These meatballs ARE FANTASTIC!!!
(May as well jump right into things...)
Last month I "went paleo" for several weeks. Oh boy. It confirmed many things to me, not the least of which being that my belly does not like gluten but my mouth sure does. I'm having a hard time breaking up with bread. And crackers. And cheese.
During my "hunt" for paleo foods, I came across the award-winning website of Michelle Tam (Nom Nom Paleo). Her recipe for Asian meatballs inspired mine. If you're in need of some great paleo food ideas, please visit her site -- it's wonderful.
These meatballs have a high carrot-to-meat ratio; the carrots stay very crunchy during the short baking time, so if texture bothers you, either skip them or reduce the amount. In my opinion, the carrots are the star of this recipe, along with the zing of the fresh ginger and the garlic. I love the crunch.

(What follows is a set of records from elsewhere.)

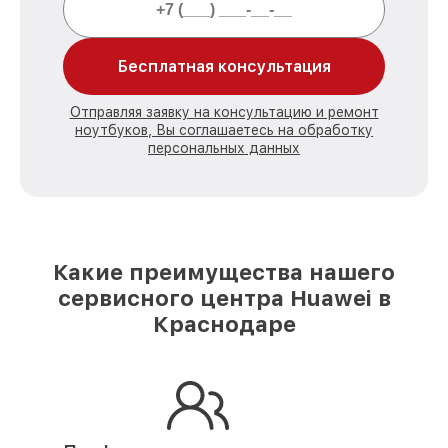
Бесплатная консультация
Отправляя заявку на консультацию и ремонт
ноутбуков, Вы соглашаетесь на обработку
персональных данных
Какие преимущества нашего
сервисного центра Huawei в
Краснодаре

To stay away from soy but to retain that lovely soy-sauce flavor, I used coconut aminos. BUT if you don't mind using soy sauce, it's a great substitute. I'd say if you do use soy sauce try a lower-sodium version, being mindful that when you use 1/4 cup at a time, these little meatballs can get very salty very quickly.
These meatballs are the perfect "emergency protein" to keep on hand. I often mix them into salads. Or when I'm feeling hungry at 4 pm and the Chocolate Monster is calling my name, I eat one or two cold straight out of the fridge. Shuts that noisy thing up every time.
Asian Turkey Meatballs (Paleo)
Makes 52 teaspoon-sized meatballs
1 pound ground turkey (substitute beef or bison)
3 medium carrots, peeled and finely chopped
3 cloves garlic, finely minced
3 green onions, chopped
1 heaping teaspoon chopped fresh parsley
6-8 fresh mushrooms, finely minced (I used button mushrooms)
1/4 cup (lower-sodium) soy sauce (I used coconut aminos)
1-inch piece fresh ginger, peeled and minced
1 tablespoon melted coconut oil (or olive oil)
Line two large rimmed baking sheets with parchment paper. Set aside.
Preheat oven to 375 degrees F.
Add all ingredients to a mixing bowl. Mix with your hands (or with a wooden spoon, although your hands will mix much more thouroughly). The key here is not to over-work/over-mix the meat. Just get all the ingredients incorporated and call it good.
Use a teaspoon to scoop the meat mixture into the palm of your hand and roll it into a ball. Place meatball on baking sheet and repeat. (Leave about 1 inch or so between the meatballs).
Bake meatballs for 15-20 minutes, or until the meat is no longer pink in the center (you'll have to cut into one to check).